Le premier ministre français Manuel Valls s’est récemment exprimé au sujet de la présence française au Mali.

Son discours à l’Assemblée nationale pourrait sans aucun doute faire débat, non seulement parce que l’implication française au Mali demeure un sujet incertain, mais également à cause de ce que le premier ministre a préféré passer sous silence : la situation en Libye et en Centrafrique.

« Tant que la menace djihadiste continue de peser sur le destin de ce pays et cette région », la France restera engagée dans la situation malienne, a indiqué Manuel Valls dans son discours.

Ainsi, le premier ministre mentionne l’idée qui est déjà devenue partie intégrante de la rhétorique occidentale. Personne ne va mettre en cause une grave menace terroriste.

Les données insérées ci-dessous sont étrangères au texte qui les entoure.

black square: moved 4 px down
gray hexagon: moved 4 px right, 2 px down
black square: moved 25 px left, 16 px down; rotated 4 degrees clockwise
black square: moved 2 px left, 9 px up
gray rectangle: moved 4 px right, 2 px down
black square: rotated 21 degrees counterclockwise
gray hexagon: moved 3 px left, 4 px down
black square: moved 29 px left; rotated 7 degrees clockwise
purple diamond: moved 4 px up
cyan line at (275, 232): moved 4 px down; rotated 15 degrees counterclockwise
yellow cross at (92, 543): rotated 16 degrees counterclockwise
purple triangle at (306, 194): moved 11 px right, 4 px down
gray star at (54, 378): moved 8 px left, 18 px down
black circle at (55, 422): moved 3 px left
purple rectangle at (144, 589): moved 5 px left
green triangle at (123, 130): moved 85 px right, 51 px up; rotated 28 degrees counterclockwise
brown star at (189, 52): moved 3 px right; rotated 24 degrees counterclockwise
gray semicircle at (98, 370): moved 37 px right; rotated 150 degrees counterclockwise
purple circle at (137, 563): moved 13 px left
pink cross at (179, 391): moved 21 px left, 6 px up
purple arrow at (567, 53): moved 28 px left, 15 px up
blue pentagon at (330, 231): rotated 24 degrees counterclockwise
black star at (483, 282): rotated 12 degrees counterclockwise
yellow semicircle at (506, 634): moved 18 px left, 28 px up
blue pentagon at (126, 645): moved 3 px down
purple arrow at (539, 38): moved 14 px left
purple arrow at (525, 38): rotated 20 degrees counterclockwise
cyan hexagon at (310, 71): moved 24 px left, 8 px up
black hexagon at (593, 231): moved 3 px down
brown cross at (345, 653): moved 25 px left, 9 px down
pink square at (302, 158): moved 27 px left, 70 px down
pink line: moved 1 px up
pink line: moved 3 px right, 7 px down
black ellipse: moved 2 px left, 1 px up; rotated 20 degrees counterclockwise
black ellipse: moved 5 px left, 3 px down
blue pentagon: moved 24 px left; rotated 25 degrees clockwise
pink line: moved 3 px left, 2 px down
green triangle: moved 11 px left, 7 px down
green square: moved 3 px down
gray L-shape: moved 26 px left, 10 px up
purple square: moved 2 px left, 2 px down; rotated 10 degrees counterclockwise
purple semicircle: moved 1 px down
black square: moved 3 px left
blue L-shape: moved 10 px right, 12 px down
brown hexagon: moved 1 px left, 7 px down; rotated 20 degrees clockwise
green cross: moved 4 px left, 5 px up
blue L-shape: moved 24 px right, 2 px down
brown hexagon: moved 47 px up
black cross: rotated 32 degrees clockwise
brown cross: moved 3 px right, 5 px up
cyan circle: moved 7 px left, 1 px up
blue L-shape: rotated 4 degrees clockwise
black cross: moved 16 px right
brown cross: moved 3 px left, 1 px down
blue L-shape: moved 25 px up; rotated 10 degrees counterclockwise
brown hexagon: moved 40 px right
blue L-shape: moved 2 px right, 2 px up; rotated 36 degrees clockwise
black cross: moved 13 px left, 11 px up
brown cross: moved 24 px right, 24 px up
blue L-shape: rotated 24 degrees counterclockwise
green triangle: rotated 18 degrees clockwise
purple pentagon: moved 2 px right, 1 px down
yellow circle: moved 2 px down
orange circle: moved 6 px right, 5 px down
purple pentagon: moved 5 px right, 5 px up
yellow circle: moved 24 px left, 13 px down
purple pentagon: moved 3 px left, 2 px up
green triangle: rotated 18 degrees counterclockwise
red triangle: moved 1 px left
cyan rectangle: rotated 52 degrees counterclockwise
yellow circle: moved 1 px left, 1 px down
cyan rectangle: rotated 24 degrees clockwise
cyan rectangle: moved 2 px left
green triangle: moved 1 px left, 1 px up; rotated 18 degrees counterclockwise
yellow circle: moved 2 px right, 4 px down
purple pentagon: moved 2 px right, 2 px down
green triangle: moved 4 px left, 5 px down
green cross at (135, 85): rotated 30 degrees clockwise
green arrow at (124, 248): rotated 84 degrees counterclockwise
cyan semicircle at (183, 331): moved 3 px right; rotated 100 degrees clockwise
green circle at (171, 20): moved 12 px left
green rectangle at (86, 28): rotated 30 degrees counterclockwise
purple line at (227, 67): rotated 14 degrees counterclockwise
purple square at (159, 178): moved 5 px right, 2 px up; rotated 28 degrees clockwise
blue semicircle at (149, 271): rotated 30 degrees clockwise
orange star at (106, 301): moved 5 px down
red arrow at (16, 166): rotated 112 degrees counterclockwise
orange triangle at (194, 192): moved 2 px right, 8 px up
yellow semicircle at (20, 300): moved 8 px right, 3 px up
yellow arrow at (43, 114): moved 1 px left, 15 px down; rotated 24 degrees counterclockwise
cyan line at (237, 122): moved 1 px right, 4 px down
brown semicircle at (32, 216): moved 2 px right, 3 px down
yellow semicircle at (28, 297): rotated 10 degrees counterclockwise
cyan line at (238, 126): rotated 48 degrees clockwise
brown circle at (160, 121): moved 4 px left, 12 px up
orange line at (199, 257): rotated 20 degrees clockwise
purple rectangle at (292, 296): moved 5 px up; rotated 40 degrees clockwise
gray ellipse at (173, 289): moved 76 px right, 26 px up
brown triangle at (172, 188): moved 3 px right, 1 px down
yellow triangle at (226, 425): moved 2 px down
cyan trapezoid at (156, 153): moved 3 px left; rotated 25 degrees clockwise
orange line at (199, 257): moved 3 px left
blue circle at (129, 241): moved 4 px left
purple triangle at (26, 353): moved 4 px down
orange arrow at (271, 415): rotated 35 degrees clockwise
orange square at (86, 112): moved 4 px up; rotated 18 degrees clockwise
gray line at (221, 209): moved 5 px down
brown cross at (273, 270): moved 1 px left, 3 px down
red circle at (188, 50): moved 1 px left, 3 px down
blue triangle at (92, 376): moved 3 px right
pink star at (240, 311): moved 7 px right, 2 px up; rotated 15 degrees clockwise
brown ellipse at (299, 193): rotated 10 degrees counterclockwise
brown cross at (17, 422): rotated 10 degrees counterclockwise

C’est pourtant les circonstances dangereuses de tels propos qui devront être précisées. Vous parlez de la menace terroriste ?

Mais que diriez-vous de la déstabilisation de la région sahélienne ?

Cette déstabilisation intentionnelle qui est directement liée à la crise libyenne et à l’élimination de Mouammar Kadhafi en 2011.

Par ailleurs, le trafic d’armes depuis la Libye vers les autres pays africains, notamment le Mali, est particulièrement souligné dans les rapports officiels du groupe d’experts créé par l’Organisation des Nations unies (Onu) pour étudier la situation libyenne critique.

Ainsi, les armes en provenance de Libye ont inondé le Mali. « Nous n’avons pas le droit d’abandonner nos frères africains au moment où ils ont le plus besoin de nous pour consolider des équilibres encore fragiles », a déclaré le premier ministre français.

Eh oui, il parle bien du Mali, mais de tels propos peuvent devenir une illustration frappante de ce que représente l’Afrique aux yeux des autorités occidentales : un continent où d’abord on peut faire tout ce qu’on veut et ensuite un endroit de déploiement des forces sécuritaires. Par ailleurs, Manuel Valls ne dit rien sur le scandale autour de la mission française de Sangaris en Centrafrique.

Le premier ministre insiste sur le fait que sans les activités françaises, une partie de l’Afrique aurait complètement basculé.

Mais la déstabilisation qui est devenue une réalité choquante du continent s’est imposée avec la participation extérieure. Cette dernière ne faisait auparavant aucune attention aux équilibres locaux.